Hack:
Unlock the Value of Learning Labor in Your Organization - quickly before someone else does
Let's turn our corporate training/development efforts and university classrooms into learning communities that create structured content and computable knowledge with immediate economic and social value.
In the innovation economy value is created when we organize and structure digital content in useful or entertaining ways. Enterprise content portals, stylized online customer experiences, artificially intelligent products and services, massive online multiplayer games and web-based marketplaces for buying, selling and connecting all turn on the ability to create and maintain documents, images, videos, tags, web pages, profiles, taxonomies, learning objects, business rules, semantic graphs and other forms of structured content.
The cost of creating and maintaining structured content, especially at a large-scale, is a major problem for organizations today. And it is driving a lot of innovation. Consider for example Wikipedia’s use of crowdsourcing to structure user generated content into a world class encyclopedia. Or reCAPTCHA's ability to translate your response to online security questions into a massive effort to digitize books. These are small individual acts with no marginal cost, aggregated into large-scale structured content that unleashes new levels of human capability and value creation.

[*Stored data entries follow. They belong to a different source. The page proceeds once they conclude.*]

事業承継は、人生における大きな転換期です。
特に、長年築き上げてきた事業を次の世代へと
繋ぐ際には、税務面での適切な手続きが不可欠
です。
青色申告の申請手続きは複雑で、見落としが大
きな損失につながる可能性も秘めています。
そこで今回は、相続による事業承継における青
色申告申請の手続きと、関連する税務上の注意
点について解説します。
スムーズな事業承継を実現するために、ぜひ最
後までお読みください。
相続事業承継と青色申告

Educational institutions not just businesses struggle with structuring content. Like all organizations in the creative economy, colleges, universities and k-12 schools structure content for business purposes – for example, creating online course offerings, intranets for employee productivity and the like, but they are engaged with it in a more basic way.
The learning process itself is principally one of re-organizing and re-creating structured content.

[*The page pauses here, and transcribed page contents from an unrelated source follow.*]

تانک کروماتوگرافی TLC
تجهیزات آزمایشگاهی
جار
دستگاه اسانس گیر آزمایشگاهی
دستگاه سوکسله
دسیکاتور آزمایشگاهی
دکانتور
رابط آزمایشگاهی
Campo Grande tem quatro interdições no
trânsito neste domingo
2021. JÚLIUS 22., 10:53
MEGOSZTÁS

Instructors prepare lessons and labs while students read texts, write papers, solve problems and do projects. In each case the output is structured content – an essay, drawing, solution to a math problem, lab report and so on. A student structures content in order to acquire new knowledge, and develop skills and instructors facilitate the process.
Learning and pedagogy is very much a knowledge engineering and content management process with built in scale and redundancy. It operates at scale because there are millions of students active at any one time and the curriculum is vast, covering every imaginable topic and domain of human knowledge. It is redundant in the sense that the same courses and assignments are offered repeatedly even by different instructors and institutions. Just think about how many students read the same text book, solve the same math problem, or answer the same geography or history questions.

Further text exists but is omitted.